Roosevelt, an Episcopalian, had written the prayer himself with the help of his daughter Anna and her husband, John Boettiger. FDR opened by asking for God to help the Allied forces liberate the suffering people of Europe from their oppressors:
Almighty God: Our sons, pride of our Nation, this day have set upon a mighty endeavor, a struggle to preserve our Republic, our religion, and our civilization, and to set free a suffering humanity. Lead them straight and true; give strength to their arms, stoutness to their hearts, steadfastness in their faith.
The prayer reveals a president walking through the uncertainty and risk of this massive invasion, which could have ended in cataclysmic failure. Roosevelt appealed to God for victory by pointing to America’s proper motives for the invasion – to free the people of Europe from Nazi oppression, and not for “the lust of conquest.”
FDR also saw it as appropriate for him as president to ask Americans to continue to pray over the upcoming weeks for God’s help to win the war:
Many people have urged that I call the Nation into a single day of special prayer. But because the road is long and the desire is great, I ask that our people devote themselves in a continuance of prayer. As we rise to each new day, and again when each day is spent, let words of prayer be on our lips, invoking Thy help to our efforts.
He ended the prayer asking God for victory against the enemy and to bring peace to the world:
With Thy blessing, we shall prevail over the unholy forces of our enemy. Help us to conquer the apostles of greed and racial arrogancies. Lead us to the saving of our country, and with our sister Nations into a world unity that will spell a sure peace a peace invulnerable to the schemings of unworthy men. And a peace that will let all of men live in freedom, reaping the just rewards of their honest toil. Thy will be done, Almighty God. Amen.

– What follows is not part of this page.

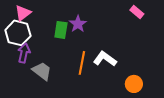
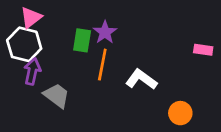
pink rectangle: (137, 12) -> (203, 50), moved, turned -32
orange line: (82, 63) -> (102, 65), moved

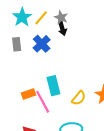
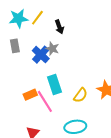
cyan star: (22, 17) -> (18, 18), turned 30
gray star: (61, 17) -> (52, 49), moved
blue cross: (42, 44) -> (41, 55), moved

Americans at that time reacted enthusiastically to the president’s radio prayer. Many families pulled the text of the prayer from their evening newspapers, huddled around their radios and recited it along with FDR. Millions of Americans spontaneously flooded their local churches and synagogues to pray for the Allied troops. The mayor of Philadelphia rang the Liberty Bell for the first time in a century. The Washington Post in 2020 quoted D-Day historian Alex Kershaw as writing, “[o]f all FDR’s radio broadcasts, I believe it was the most powerful. It united every American in their will to win, to support the war effort, to sacrifice [and] it beautifully encapsulated the Allied and U.S. mission in WWII.”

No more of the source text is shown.